TahoeRemoveFileIndex¶
TahoeRemoveFileIndex
is a TahoeFileIndexWithSnapshotDescriptor of RemoveFiles for changesToDF in Change Data Feed.
Creating Instance¶
TahoeRemoveFileIndex
takes the following to be created:
-
SparkSession
(Spark SQL) - Versioned RemoveFiles
- DeltaLog
- Path
- SnapshotDescriptor
- Row Index Filters (
Option[Map[String, RowIndexFilterType]]
)
TahoeRemoveFileIndex
is created when:
CDCReaderImpl
is requested to changesToDF (getDeletedAndAddedRows and processDeletionVectorActions)
Versioned RemoveFiles¶
filesByVersion: Seq[CDCDataSpec[RemoveFile]]
TahoeRemoveFileIndex
is given a CDCDataSpecs of RemoveFiles when created.
The CDCDataSpec
s come from the DeltaLog of a delta table (converted along the way to match the API).
Matching Files¶
TahoeFileIndex
matchingFiles(
partitionFilters: Seq[Expression],
dataFilters: Seq[Expression]): Seq[AddFile]
matchingFiles
is part of the TahoeFileIndex abstraction.
matchingFiles
creates AddFiles for every RemoveFile (in the given CDCDataSpecs of RemoveFiles by version).
Fake AddFiles
matchingFiles
returns a Seq[AddFile]
and so AddFiles are fake in TahoeRemoveFileIndex
as it deals with RemoveFiles.
matchingFiles
filterFileList (with the partitionSchema, a DataFrame
of the "fake" AddFile
s and the given partitionFilters
).
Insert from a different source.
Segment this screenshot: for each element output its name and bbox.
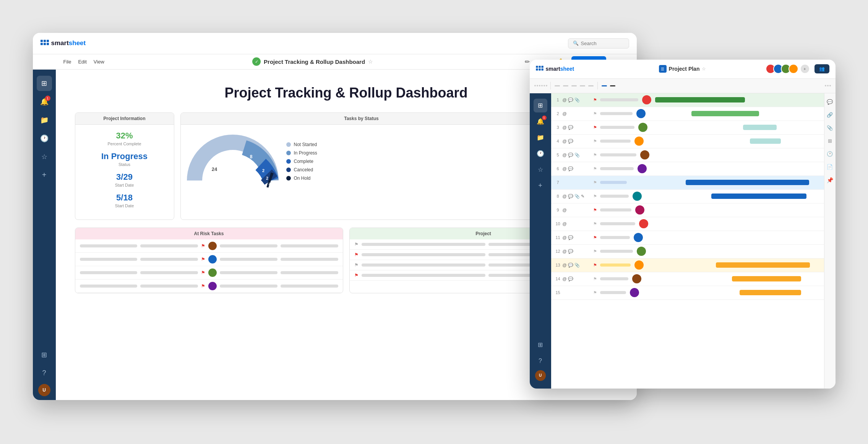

That gives a DataFrame
.
In the end, filterFileList
converts the DataFrame
to a Dataset[AddFile]
(using Dataset.as
operator) and collect the AddFiles (using Dataset.collect
operator).
Input Files¶
TahoeFileIndex
inputFiles: Array[String]
inputFiles
is part of the FileIndex
(Spark SQL) abstraction.
inputFiles
is the absolute paths of all the RemoveFiles of the CDCDataSpecs.
Partition Schema¶
TahoeFileIndex
partitionSchema: StructType
partitionSchema
is part of the FileIndex
(Spark SQL) abstraction.
partitionSchema
returns the CDF-Aware Read Schema.